The book was relatively cheap: copies of the first edition were advertised as $3 in an article in Artforum in March 1964 that announced the book’s rejection by the Library of Congress.7 Tate Library’s copy is from the third unnumbered edition of 3,000 copies published in 1969. It seems that Ruscha perhaps regretted numbering the first edition, stating in 1965 that he was ‘not trying to create a precious limited edition book, but a mass-produced product of high order. All my books are identical. They have none of the nuances of the hand-made and crafted limited edition book.’ 8

Ruscha’s work has been copied, mimicked, appropriated and played upon by other artist book producers. As early as 1969 the American artist Bruce Nauman produced Burning Small Fire, a folded broadsheet showing his page-by-page burning of another of Ruscha’s works, Various Small Fires and a Glass of Milk (1964).

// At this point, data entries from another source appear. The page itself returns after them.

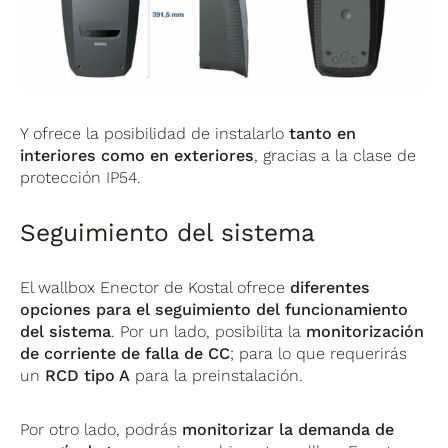
Y ofrece la posibilidad de instalarlo
tanto en
interiores como en exteriores
, gracias a la clase de
protección IP54.
Seguimiento del sistema
El wallbox Enector de Kostal ofrece
diferentes
opciones para el seguimiento del funcionamiento
del sistema
. Por un lado, posibilita la
monitorización
de corriente de falla de CC
; para lo que requerirás
un
RCD tipo A
para la preinstalación.
Por otro lado, podrás
monitorizar la demanda de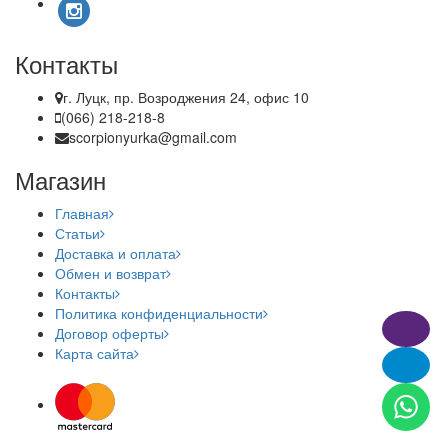
Контакты
г. Луцк, пр. Возроджения 24, офис 10
(066) 218-218-8
scorpionyurka@gmail.com
Магазин
Главная
Статьи
Доставка и оплата
Обмен и возврат
Контакты
Политика конфиденциальности
Договор оферты
Карта сайта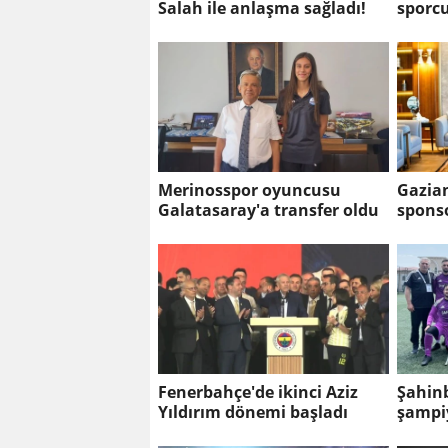
Salah ile anlaşma sağladı!
sporcu
Merinosspor oyuncusu
Gazian
Galatasaray'a transfer oldu
spons
Fenerbahçe'de ikinci Aziz
Şahin
Yıldırım dönemi başladı
şampiy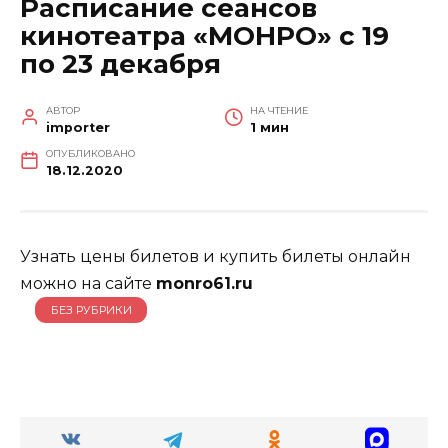
Расписание сеансов
кинотеатра «МОНРО» с 19
по 23 декабря
АВТОР
НА ЧТЕНИЕ
importer
1 мин
ОПУБЛИКОВАНО
18.12.2020
Узнать цены билетов и купить билеты онлайн
можно на сайте
monro61.ru
БЕЗ РУБРИКИ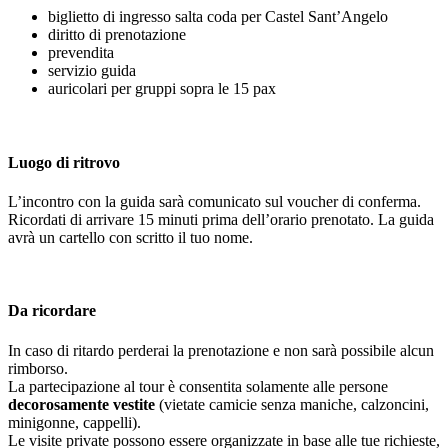
biglietto di ingresso salta coda per Castel Sant’Angelo
diritto di prenotazione
prevendita
servizio guida
auricolari per gruppi sopra le 15 pax
Luogo di ritrovo
L’incontro con la guida sarà comunicato sul voucher di conferma.
Ricordati di arrivare 15 minuti prima dell’orario prenotato. La guida
avrà un cartello con scritto il tuo nome.
Da ricordare
In caso di ritardo perderai la prenotazione e non sarà possibile alcun
rimborso.
La partecipazione al tour è consentita solamente alle persone
decorosamente vestite
(vietate camicie senza maniche, calzoncini,
minigonne, cappelli).
Le visite private possono essere organizzate in base alle tue richieste,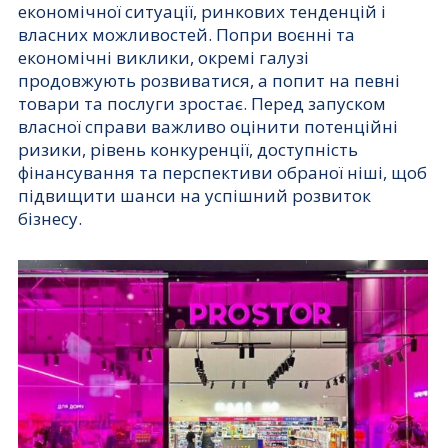
економічної ситуації, ринкових тенденцій і
власних можливостей. Попри воєнні та
економічні виклики, окремі галузі
продовжують розвиватися, а попит на певні
товари та послуги зростає. Перед запуском
власної справи важливо оцінити потенційні
ризики, рівень конкуренції, доступність
фінансування та перспективи обраної ніші, щоб
підвищити шанси на успішний розвиток
бізнесу.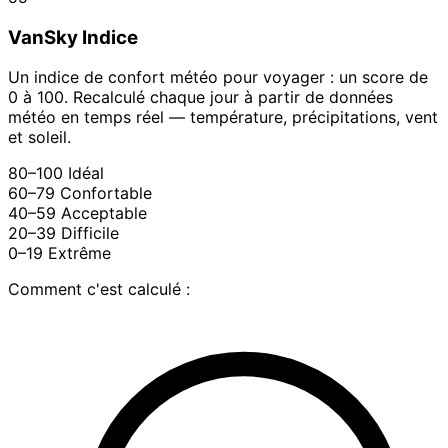
VanSky Indice
Un indice de confort météo pour voyager : un score de
0 à 100. Recalculé chaque jour à partir de données
météo en temps réel — température, précipitations, vent
et soleil.
80–100
Idéal
60–79
Confortable
40–59
Acceptable
20–39
Difficile
0–19
Extrême
Comment c'est calculé :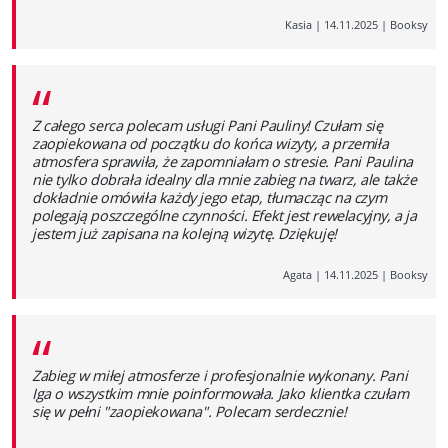
Kasia
|
14.11.2025
|
Booksy
“
Z całego serca polecam usługi Pani Pauliny! Czułam się
zaopiekowana od początku do końca wizyty, a przemiła
atmosfera sprawiła, że zapomniałam o stresie. Pani Paulina
nie tylko dobrała idealny dla mnie zabieg na twarz, ale także
dokładnie omówiła każdy jego etap, tłumacząc na czym
polegają poszczególne czynności. Efekt jest rewelacyjny, a ja
jestem już zapisana na kolejną wizytę. Dziękuję!
Agata
|
14.11.2025
|
Booksy
“
Zabieg w miłej atmosferze i profesjonalnie wykonany. Pani
Iga o wszystkim mnie poinformowała. Jako klientka czułam
się w pełni "zaopiekowana". Polecam serdecznie!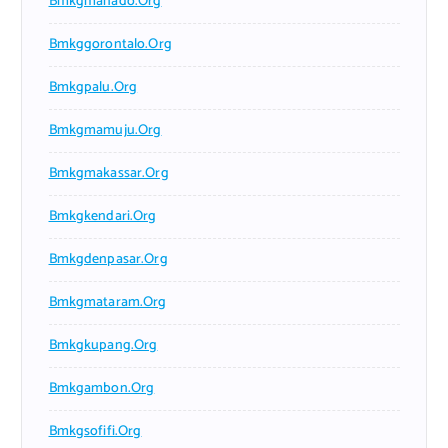
Bmkgmanado.org
Bmkggorontalo.org
Bmkgpalu.org
Bmkgmamuju.org
Bmkgmakassar.org
Bmkgkendari.org
Bmkgdenpasar.org
Bmkgmataram.org
Bmkgkupang.org
Bmkgambon.org
Bmkgsofifi.org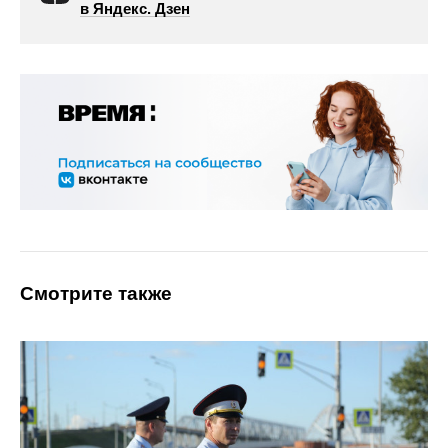
в Яндекс. Дзен
Смотрите также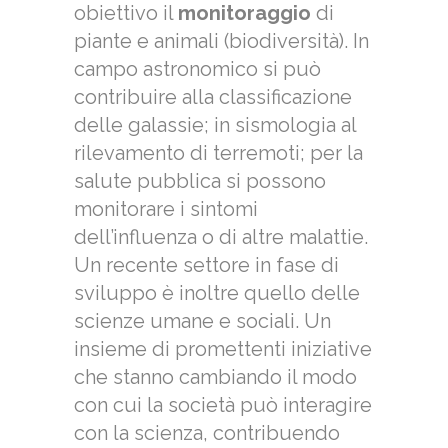
obiettivo il
monitoraggio
di
piante e animali (biodiversità). In
campo astronomico si può
contribuire alla classificazione
delle galassie; in sismologia al
rilevamento di terremoti; per la
salute pubblica si possono
monitorare i sintomi
dell’influenza o di altre malattie.
Un recente settore in fase di
sviluppo è inoltre quello delle
scienze umane e sociali. Un
insieme di promettenti iniziative
che stanno cambiando il modo
con cui la società può interagire
con la scienza, contribuendo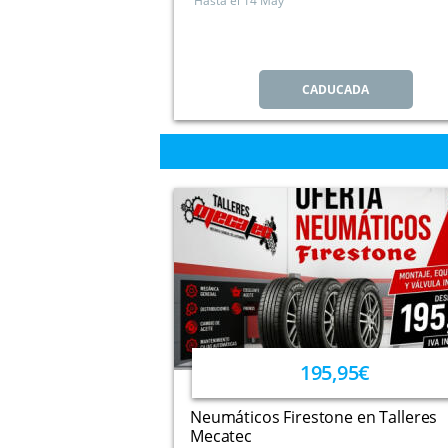
Hasta el
14 May
CADUCADA
195,95€
Neumáticos Firestone en Talleres
Mecatec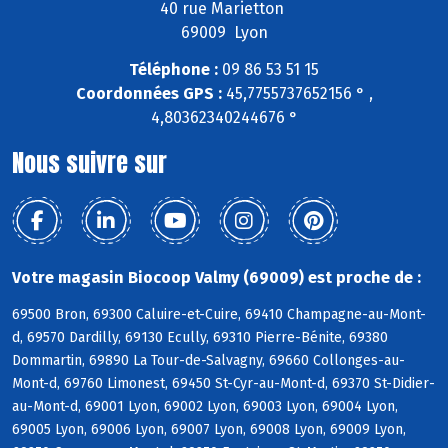
40 rue Marietton
69009 Lyon
Téléphone :
09 86 53 51 15
Coordonnées GPS :
45,7755737652156 ° ,
4,80362340244676 °
Nous suivre sur
Votre magasin Biocoop Valmy (69009) est proche de :
69500 Bron, 69300 Caluire-et-Cuire, 69410 Champagne-au-Mont-
d, 69570 Dardilly, 69130 Ecully, 69310 Pierre-Bénite, 69380
Dommartin, 69890 La Tour-de-Salvagny, 69660 Collonges-au-
Mont-d, 69760 Limonest, 69450 St-Cyr-au-Mont-d, 69370 St-Didier-
au-Mont-d, 69001 Lyon, 69002 Lyon, 69003 Lyon, 69004 Lyon,
69005 Lyon, 69006 Lyon, 69007 Lyon, 69008 Lyon, 69009 Lyon,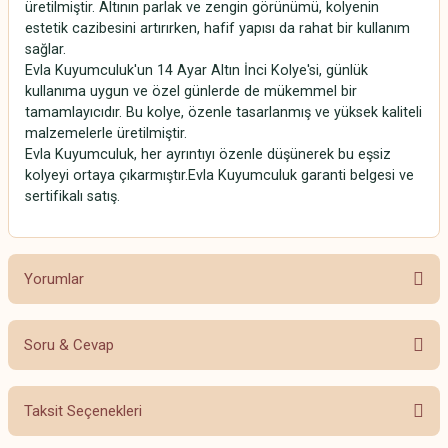
üretilmiştir. Altının parlak ve zengin görünümü, kolyenin
estetik cazibesini artırırken, hafif yapısı da rahat bir kullanım
sağlar.
Evla Kuyumculuk'un 14 Ayar Altın İnci Kolye'si, günlük
kullanıma uygun ve özel günlerde de mükemmel bir
tamamlayıcıdır. Bu kolye, özenle tasarlanmış ve yüksek kaliteli
malzemelerle üretilmiştir.
Evla Kuyumculuk, her ayrıntıyı özenle düşünerek bu eşsiz
kolyeyi ortaya çıkarmıştır.Evla Kuyumculuk garanti belgesi ve
sertifikalı satış.
Yorumlar
Soru & Cevap
Bu ürüne ilk yorumu siz yapın!
Taksit Seçenekleri
Yorum Yaz
Ürün hakkında henüz soru sorulmamış.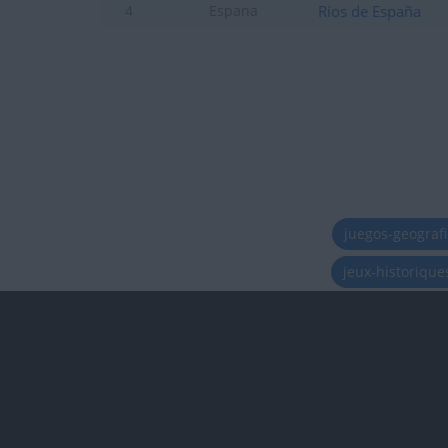
Ríos de España
4
Espana
juegos-geograf
jeux-historiqu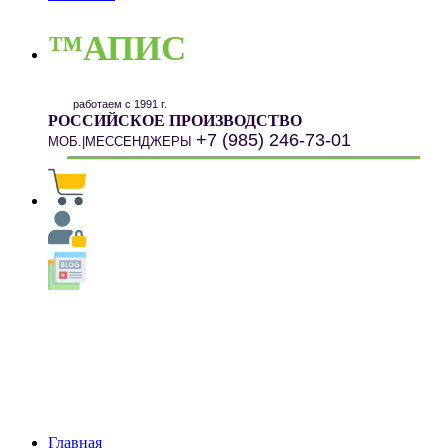
™АПИС
работаем с 1991 г.
РОССИЙСКОЕ ПРОИЗВОДСТВО
+7 (985) 246-73-01
МОБ.|МЕССЕНДЖЕРЫ
Главная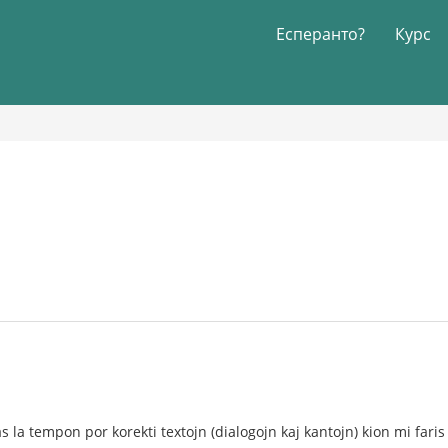
Есперанто?
Курс
as la tempon por korekti textojn (dialogojn kaj kantojn) kion mi fari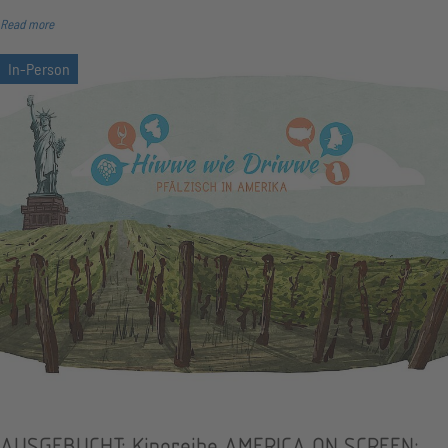
Read more
AUSGEBUCHT: Kinoreihe AMERICA ON SCREEN: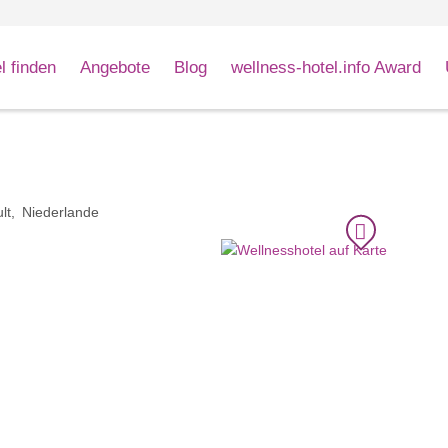
l finden
Angebote
Blog
wellness-hotel.info Award
lt
Niederlande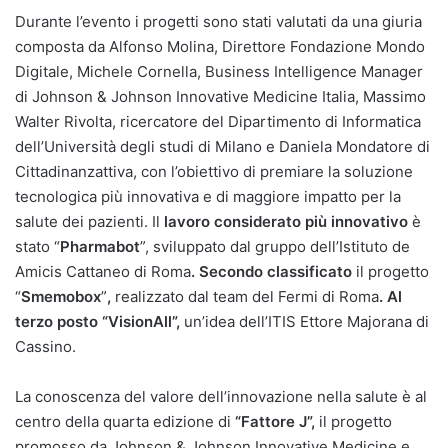
Durante l’evento i progetti sono stati valutati da una giuria
composta da Alfonso Molina, Direttore Fondazione Mondo
Digitale, Michele Cornella, Business Intelligence Manager
di Johnson & Johnson Innovative Medicine Italia, Massimo
Walter Rivolta, ricercatore del Dipartimento di Informatica
dell’Università degli studi di Milano e Daniela Mondatore di
Cittadinanzattiva, con l’obiettivo di premiare la soluzione
tecnologica più innovativa e di maggiore impatto per la
salute dei pazienti. Il
lavoro considerato più innovativo
è
stato “
Pharmabot
”, sviluppato dal gruppo dell’Istituto de
Amicis Cattaneo di Roma
. Secondo classificato
il progetto
“
Smemobox
”
,
realizzato dal team del Fermi di Roma
. Al
terzo posto “VisionAll”,
un’idea dell’ITIS Ettore Majorana di
Cassino.
La conoscenza del valore dell’innovazione nella salute è al
centro della quarta edizione di
“Fattore J”,
il progetto
promosso da Johnson & Johnson Innovative Medicine e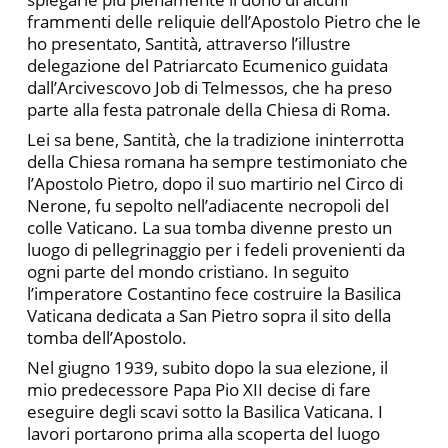
frammenti delle reliquie dell’Apostolo Pietro che le
ho presentato, Santità, attraverso l’illustre
delegazione del Patriarcato Ecumenico guidata
dall’Arcivescovo Job di Telmessos, che ha preso
parte alla festa patronale della Chiesa di Roma.
Lei sa bene, Santità, che la tradizione ininterrotta
della Chiesa romana ha sempre testimoniato che
l’Apostolo Pietro, dopo il suo martirio nel Circo di
Nerone, fu sepolto nell’adiacente necropoli del
colle Vaticano. La sua tomba divenne presto un
luogo di pellegrinaggio per i fedeli provenienti da
ogni parte del mondo cristiano. In seguito
l’imperatore Costantino fece costruire la Basilica
Vaticana dedicata a San Pietro sopra il sito della
tomba dell’Apostolo.
Nel giugno 1939, subito dopo la sua elezione, il
mio predecessore Papa Pio XII decise di fare
eseguire degli scavi sotto la Basilica Vaticana. I
lavori portarono prima alla scoperta del luogo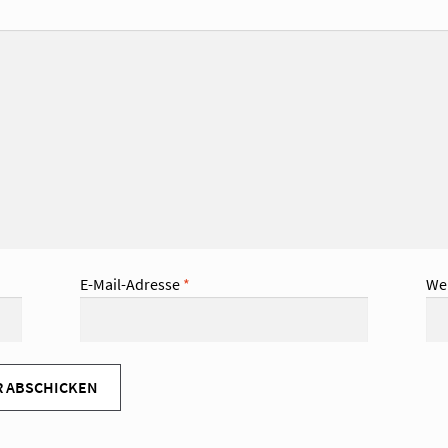
E-Mail-Adresse
*
We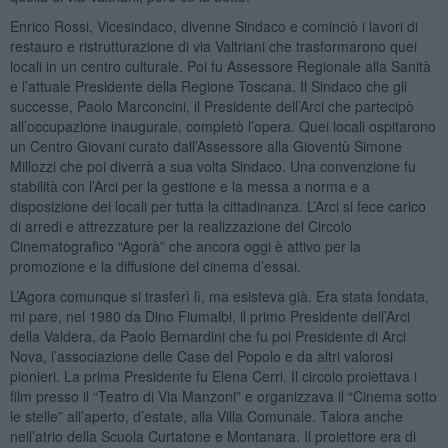
Enrico Rossi, Vicesindaco, divenne Sindaco e cominciò i lavori di
restauro e ristrutturazione di via Valtriani che trasformarono quei
locali in un centro culturale. Poi fu Assessore Regionale alla Sanità
e l’attuale Presidente della Regione Toscana. Il Sindaco che gli
successe, Paolo Marconcini, il Presidente dell’Arci che partecipò
all’occupazione inaugurale, completò l’opera. Quei locali ospitarono
un Centro Giovani curato dall’Assessore alla Gioventù Simone
Millozzi che poi diverrà a sua volta Sindaco. Una convenzione fu
stabilità con l’Arci per la gestione e la messa a norma e a
disposizione dei locali per tutta la cittadinanza. L’Arci si fece carico
di arredi e attrezzature per la realizzazione del Circolo
Cinematografico “Agorà” che ancora oggi è attivo per la
promozione e la diffusione del cinema d’essai.
L’Agora comunque si trasferì lì, ma esisteva già. Era stata fondata,
mi pare, nel 1980 da Dino Fiumalbi, il primo Presidente dell’Arci
della Valdera, da Paolo Bernardini che fu poi Presidente di Arci
Nova, l’associazione delle Case del Popolo e da altri valorosi
pionieri. La prima Presidente fu Elena Cerri. Il circolo proiettava i
film presso il “Teatro di Via Manzoni” e organizzava il “Cinema sotto
le stelle” all’aperto, d’estate, alla Villa Comunale. Talora anche
nell’atrio della Scuola Curtatone e Montanara. Il proiettore era di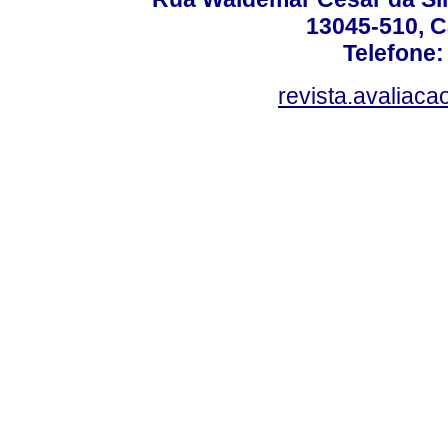
13045-510, C
Telefone:
revista.avaliac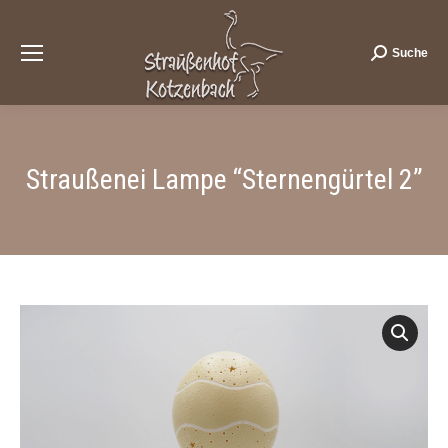
Suche
Search:
Straußenei Lampe “Sternengürtel 2”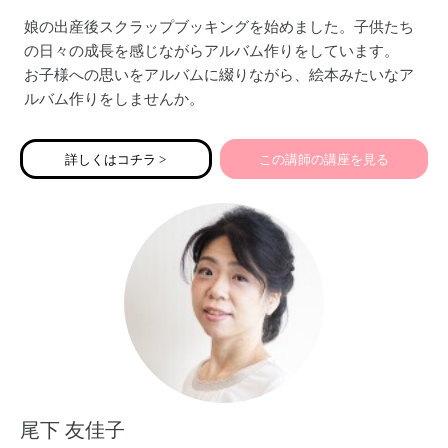
娘の出産後スクラップブッキングを始めました。子供たち
の日々の成長を感じながらアルバム作りをしています。
お子様への思いをアルバムに綴りながら、絵本みたいなア
ルバム作りをしませんか。
詳しくはコチラ >
この講師の講座を見る
尾下 友佳子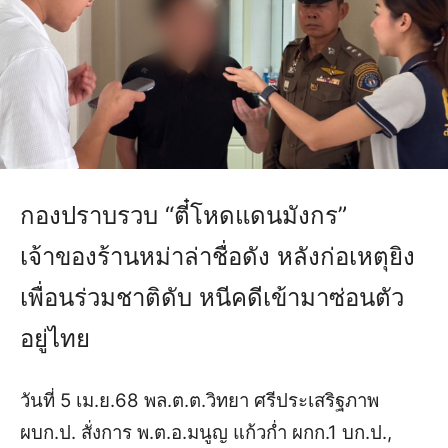
กองปราบรวบ “ตี๋โหดแดนมังกร”
เจ้าของร้านหม่าล่าชื่อดัง หลังก่อเหตุยิง
เพื่อนร่วมชาติดับ หนีคดีเข้ามาซ่อนตัว
อยู่ไทย
วันที่ 5 เม.ย.68 พล.ต.ต.วิทยา ศรีประเสริฐภาพ
ผบก.ป. สั่งการ พ.ต.อ.มนูญ แก้วก่ำ ผกก.1 บก.ป.,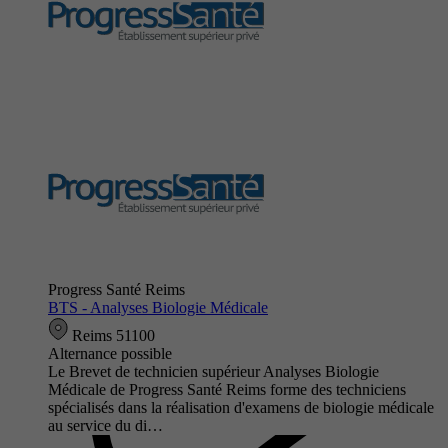
Progress Santé Reims
BTS - Analyses Biologie Médicale
Reims 51100
Alternance possible
Le Brevet de technicien supérieur Analyses Biologie
Médicale de Progress Santé Reims forme des techniciens
spécialisés dans la réalisation d'examens de biologie médicale
au service du di…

More recent appropriations, held by Tate Library, include Twenty-Four Former Filling Stations (2007) by Frank Eye, Thirtysix Fire Stations (2004) by Yann Sérandour, Eleven French Publishers (2011) by John McDowall and Fortynine Coach Seats Travelling Along the M4 (2003) by Tom Sowden.

Further reading

Willoughby Sharp, ‘“… a kind of a Huh?” An Interview with Edward Ruscha’, Avalanche, no.7, Winter/Spring 1973, p.30.
Clive Phillpot, ‘Twentysix Gasoline Stations that Shook the World: The Rise and Fall of Cheap Booklets as Art’, Art Libraries Journal, vol.19, no.1, 1993, pp.4–13.
Mary Richards, ER: Ed Ruscha, London 2008, pp.30–5.